The most straightforward approach computes β̂ = (XᵀX)⁻¹Xᵀy directly. However, explicitly inverting XᵀX is numerically unstable when the matrix is ill-conditioned (i.e., when predictors are nearly collinear).

QR decomposition

In practice, most statistical software solves OLS using QR decomposition. The design matrix is factored as X = QR, where Q is an orthogonal matrix and R is upper triangular. The solution becomes β̂ = R⁻¹Qᵀy, which is computed by back-substitution. QR decomposition is numerically more stable than direct inversion and is the default method in languages such as R and Python (via NumPy and scikit-learn).

Singular value decomposition (SVD)

SVD factors X = UΣVᵀ and handles rank-deficient or near-singular matrices gracefully. The pseudoinverse of X is computed as X⁺ = VΣ⁻¹Uᵀ, giving β̂ = X⁺y. SVD is more computationally expensive than QR but provides the most robust solution, especially when the data exhibit severe multicollinearity.

Gradient descent

For very large datasets where forming and decomposing XᵀX is prohibitively expensive, iterative methods such as gradient descent can be used. The parameter update rule is:

β_{t+1} = βₜ - α * ∇S(βₜ) = βₜ + 2α * Xᵀ(y - Xβₜ)

where α is the learning rate. Stochastic gradient descent and mini-batch variants scale efficiently to millions of observations and are the standard approach in deep learning frameworks.

Method	Time complexity	Numerical stability	Best suited for
Normal equation	O(np² + p³)	Low (sensitive to conditioning)	Small to medium datasets
QR decomposition	O(np²)	High	General-purpose use
SVD	O(np²) (higher constant)	Very high	Rank-deficient or ill-conditioned problems
Gradient descent	O(npT), T = iterations	Moderate	Very large datasets

Variants of least squares

Weighted least squares (WLS)

When the assumption of homoscedasticity is violated but the error variances are known (or can be estimated), weighted least squares provides a more efficient estimator. WLS minimizes a weighted sum of squared residuals:

S_w(β) = Σᵢ wᵢ(yᵢ - xᵢᵀβ)²

where wᵢ = 1/σᵢ² is the weight assigned to the i-th observation, inversely proportional to its error variance.
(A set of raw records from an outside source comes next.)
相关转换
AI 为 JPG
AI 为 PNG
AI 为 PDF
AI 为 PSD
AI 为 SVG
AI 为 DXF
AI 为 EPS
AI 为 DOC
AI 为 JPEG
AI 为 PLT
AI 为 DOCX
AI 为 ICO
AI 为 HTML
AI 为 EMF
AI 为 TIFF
In matrix form:

β̂_WLS = (XᵀWX)⁻¹XᵀWy

where W = diag(w₁, w₂, ..., wₙ). Observations with smaller error variance receive more weight because they carry more information about the true relationship. WLS is the appropriate method when errors are independent but have unequal variances.

Generalized least squares (GLS)

GLS extends WLS to handle cases where the errors are both heteroscedastic and correlated, with a general covariance structure Var(ε) = σ²Ω, where Ω is a known positive definite matrix. The GLS estimator, introduced by Alexander Aitken in 1935, is:

β̂_GLS = (XᵀΩ⁻¹X)⁻¹XᵀΩ⁻¹y

GLS is equivalent to applying OLS to a transformed version of the data. Using the Cholesky decomposition Ω = CCᵀ, the transformation C⁻¹ decorrelates and standardizes the errors, producing a model suitable for standard OLS. Under the extended Gauss-Markov theorem (the Aitken theorem), the GLS estimator is BLUE when the covariance structure is correctly specified.

WLS is the special case of GLS where Ω is diagonal (errors are uncorrelated but have unequal variances).

Feasible generalized least squares (FGLS)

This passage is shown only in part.